Material provided START
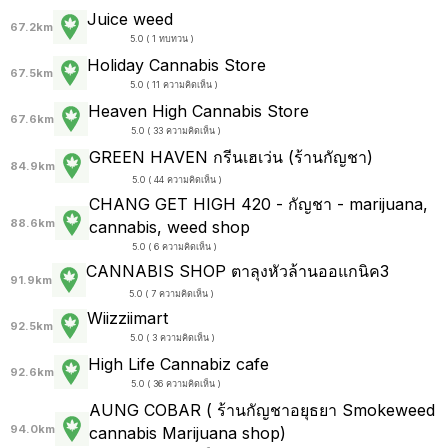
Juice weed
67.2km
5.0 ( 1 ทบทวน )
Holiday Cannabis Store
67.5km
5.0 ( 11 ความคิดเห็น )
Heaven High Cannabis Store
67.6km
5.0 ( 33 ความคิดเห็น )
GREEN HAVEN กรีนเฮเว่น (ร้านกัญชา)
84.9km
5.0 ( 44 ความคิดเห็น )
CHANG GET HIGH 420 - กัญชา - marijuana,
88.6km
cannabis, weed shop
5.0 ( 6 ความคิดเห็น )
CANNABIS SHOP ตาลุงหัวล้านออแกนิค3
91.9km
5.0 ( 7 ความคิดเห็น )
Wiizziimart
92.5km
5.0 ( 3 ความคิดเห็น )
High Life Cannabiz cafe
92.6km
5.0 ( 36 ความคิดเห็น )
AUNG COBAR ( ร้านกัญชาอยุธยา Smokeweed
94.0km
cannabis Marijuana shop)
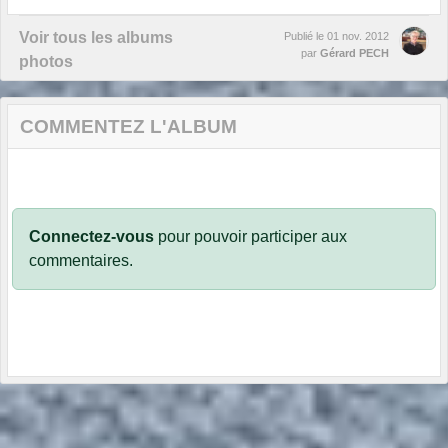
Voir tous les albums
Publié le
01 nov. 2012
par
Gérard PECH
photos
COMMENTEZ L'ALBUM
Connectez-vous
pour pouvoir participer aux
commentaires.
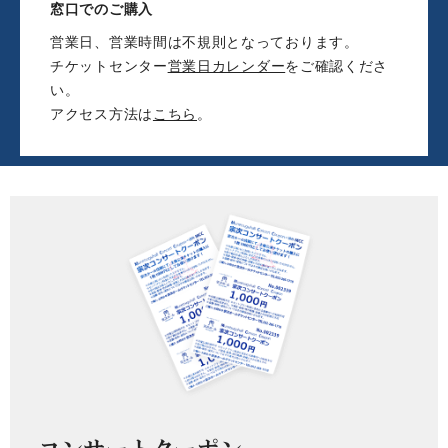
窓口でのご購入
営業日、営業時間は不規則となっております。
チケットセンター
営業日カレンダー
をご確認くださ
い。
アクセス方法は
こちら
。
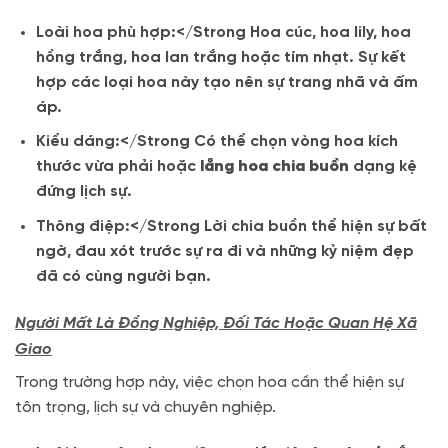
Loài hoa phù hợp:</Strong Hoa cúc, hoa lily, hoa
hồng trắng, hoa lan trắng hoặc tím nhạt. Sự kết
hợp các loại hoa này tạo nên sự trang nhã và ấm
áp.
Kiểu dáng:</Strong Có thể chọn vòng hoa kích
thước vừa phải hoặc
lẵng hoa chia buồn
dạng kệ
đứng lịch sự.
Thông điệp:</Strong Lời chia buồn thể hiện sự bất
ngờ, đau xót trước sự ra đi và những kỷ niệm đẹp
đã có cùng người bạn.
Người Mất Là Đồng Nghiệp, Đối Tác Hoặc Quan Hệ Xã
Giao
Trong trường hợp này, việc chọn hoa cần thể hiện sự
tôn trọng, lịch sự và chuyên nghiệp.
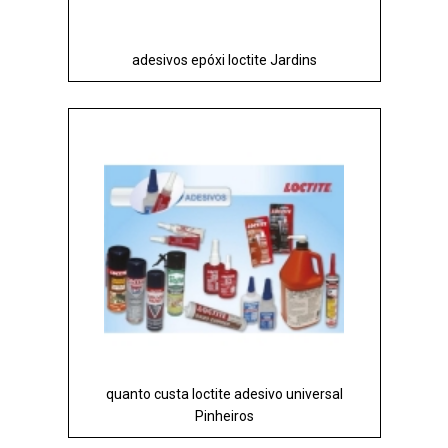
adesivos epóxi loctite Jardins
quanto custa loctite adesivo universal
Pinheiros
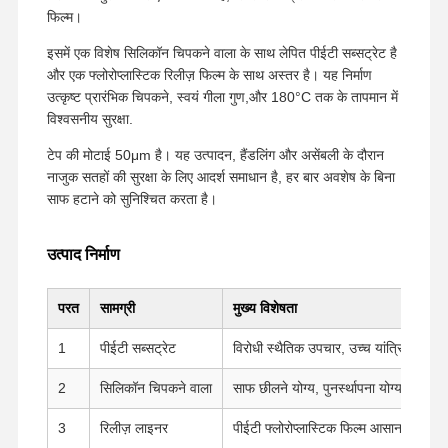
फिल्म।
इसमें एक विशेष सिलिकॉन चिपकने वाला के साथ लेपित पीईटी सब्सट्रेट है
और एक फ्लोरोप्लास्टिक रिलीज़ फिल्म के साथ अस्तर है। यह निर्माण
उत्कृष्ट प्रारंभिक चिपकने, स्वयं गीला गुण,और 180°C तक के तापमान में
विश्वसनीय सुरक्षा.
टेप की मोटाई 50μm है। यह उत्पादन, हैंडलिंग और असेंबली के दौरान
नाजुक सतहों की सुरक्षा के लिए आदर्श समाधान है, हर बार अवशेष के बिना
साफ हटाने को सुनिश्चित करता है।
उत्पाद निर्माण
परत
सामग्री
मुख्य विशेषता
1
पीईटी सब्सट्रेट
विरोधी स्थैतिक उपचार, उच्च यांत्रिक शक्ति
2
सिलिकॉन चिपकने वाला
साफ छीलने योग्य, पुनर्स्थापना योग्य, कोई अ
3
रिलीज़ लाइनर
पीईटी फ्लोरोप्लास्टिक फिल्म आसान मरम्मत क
Material provided END
Material provided START
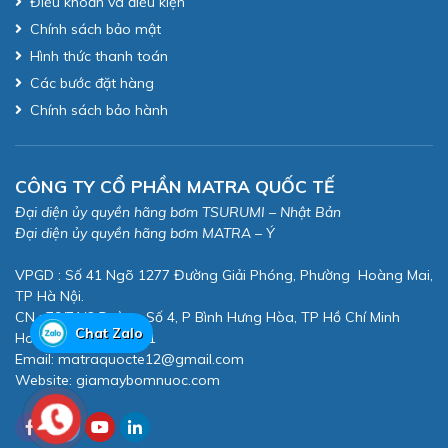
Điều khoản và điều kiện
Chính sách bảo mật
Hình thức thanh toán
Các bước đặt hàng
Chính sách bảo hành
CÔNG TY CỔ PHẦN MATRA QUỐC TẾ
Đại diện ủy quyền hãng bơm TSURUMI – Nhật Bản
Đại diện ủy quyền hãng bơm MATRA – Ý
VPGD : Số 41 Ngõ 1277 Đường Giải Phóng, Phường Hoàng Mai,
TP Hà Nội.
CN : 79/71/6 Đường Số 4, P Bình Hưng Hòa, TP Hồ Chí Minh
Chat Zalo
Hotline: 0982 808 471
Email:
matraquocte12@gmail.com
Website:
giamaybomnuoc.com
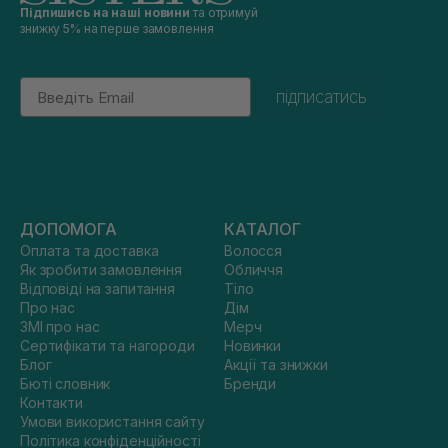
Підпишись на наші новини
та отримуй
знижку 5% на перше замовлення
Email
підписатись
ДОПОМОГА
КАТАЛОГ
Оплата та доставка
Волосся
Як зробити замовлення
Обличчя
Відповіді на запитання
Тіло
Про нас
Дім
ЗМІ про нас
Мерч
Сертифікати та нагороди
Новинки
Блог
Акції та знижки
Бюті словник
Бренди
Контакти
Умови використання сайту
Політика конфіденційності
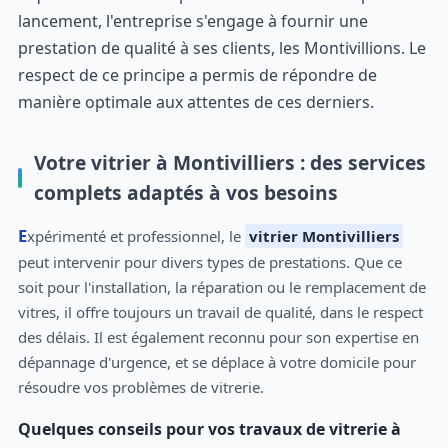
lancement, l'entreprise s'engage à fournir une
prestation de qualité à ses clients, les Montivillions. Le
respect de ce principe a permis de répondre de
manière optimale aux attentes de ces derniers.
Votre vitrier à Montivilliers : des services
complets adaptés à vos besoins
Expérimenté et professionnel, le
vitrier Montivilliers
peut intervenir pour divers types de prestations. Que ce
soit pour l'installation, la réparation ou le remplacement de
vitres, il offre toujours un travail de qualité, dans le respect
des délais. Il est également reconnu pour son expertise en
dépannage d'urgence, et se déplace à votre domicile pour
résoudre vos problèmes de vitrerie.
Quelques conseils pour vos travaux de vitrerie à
Material provided END
Material provided START
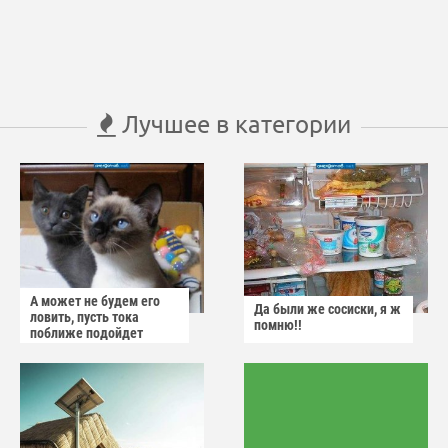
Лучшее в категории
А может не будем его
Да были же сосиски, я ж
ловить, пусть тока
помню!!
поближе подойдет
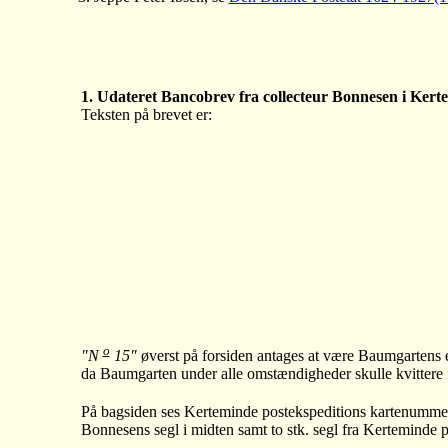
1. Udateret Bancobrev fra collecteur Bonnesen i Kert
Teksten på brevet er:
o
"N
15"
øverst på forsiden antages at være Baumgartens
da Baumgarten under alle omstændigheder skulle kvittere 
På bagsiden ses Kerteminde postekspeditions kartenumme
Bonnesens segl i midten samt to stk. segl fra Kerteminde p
Material provided END
Work instructions.
Bring together each line above where the string "qualité" turns up.

Answer space.
prestation de qualité à ses clients, les Montivillions. Le
vitres, il offre toujours un travail de qualité, dans le respect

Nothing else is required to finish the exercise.